There was general horror when George Papandreou, the outgoing Greek prime minister, announced he would hold a referendum to allow the people to endorse or reject the austerity package deal to save their country from bankruptcy. Citizens could not express their opinion, it was said, because there was no time: falling stock markets and rising bond interest rates would bust Greek banks before the vote could take place. Yet Mr Papandreou, in his cack-handed way, was raising a question that everyone was anxious to avoid: which is more important, economics or politics, capitalism or democracy?
The answer is clear. Political power in Europe has passed to a tiny elite of technocrats. Two days after the economist Lucas Papademos was sworn in as Prime Minister of Greece, another technocrat, Mario Monti, was asked to lead a new unity government in Italy.

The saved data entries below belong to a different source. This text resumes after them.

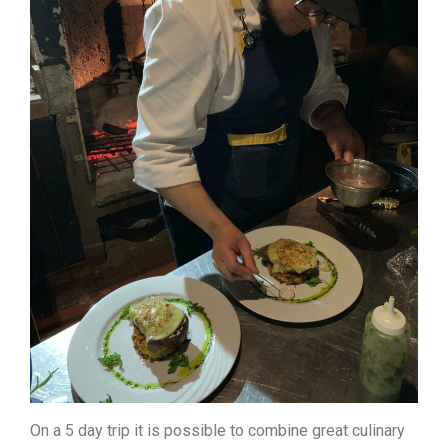
On a 5 day trip it is possible to combine great culinary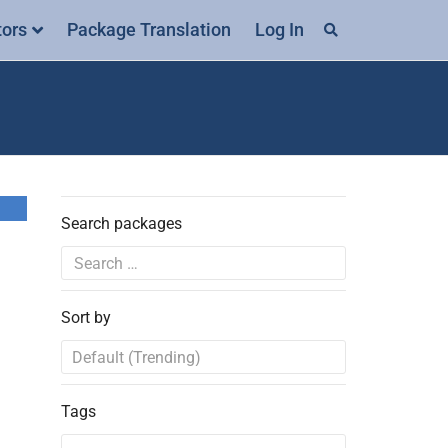
tors
Package Translation
Log In
Search packages
Sort by
Tags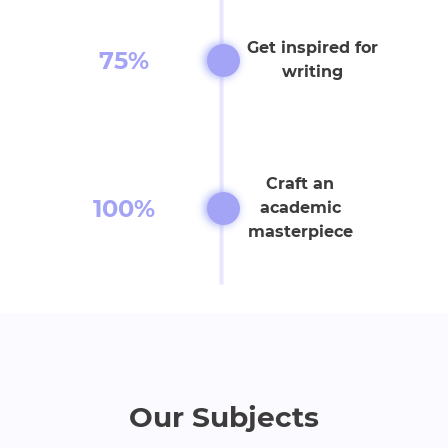
Get inspired for
75%
writing
Craft an
100%
academic
masterpiece
Our Subjects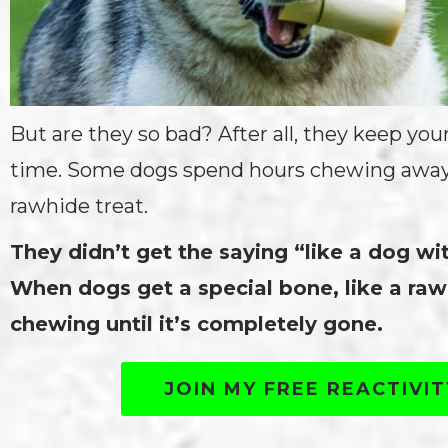
But are they so bad? After all, they keep you
time. Some dogs spend hours chewing away o
rawhide treat.
They didn’t get the saying “like a dog wi
When dogs get a special bone, like a raw
chewing until it’s completely gone.
JOIN MY FREE REACTIVI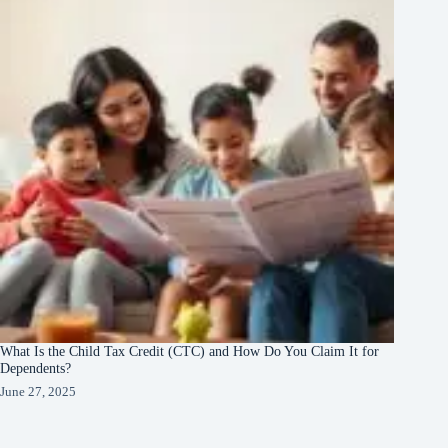
What Is the Child Tax Credit (CTC) and How Do You Claim It for
Dependents?
June 27, 2025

Technocrat here is a euphemism for someone who has worked at or with the investment bank Goldman Sachs, nicknamed in financial circles "the vampire squid". Mr Monti was a member of Goldman's board of international advisers. Mario Draghi, the new president of the European Central Bank which controls eurozone monetary policy, is a Goldman man. So is Antonio Borges who, until Wednesday, was running the International Monetary Fund's European division. Mr Papademos is a former vice-president of that same European Central Bank; he is also the man who was running the Central Bank of Greece at the time when that country, like Italy, used complex derivatives to slim down the apparent size of its government debts in order to qualify to join the euro. The rules of the euro mandated that such debts shouldn't be above 60 per cent of the size of the economy. Who was behind that clever idea? The financial wizards of Goldman Sachs.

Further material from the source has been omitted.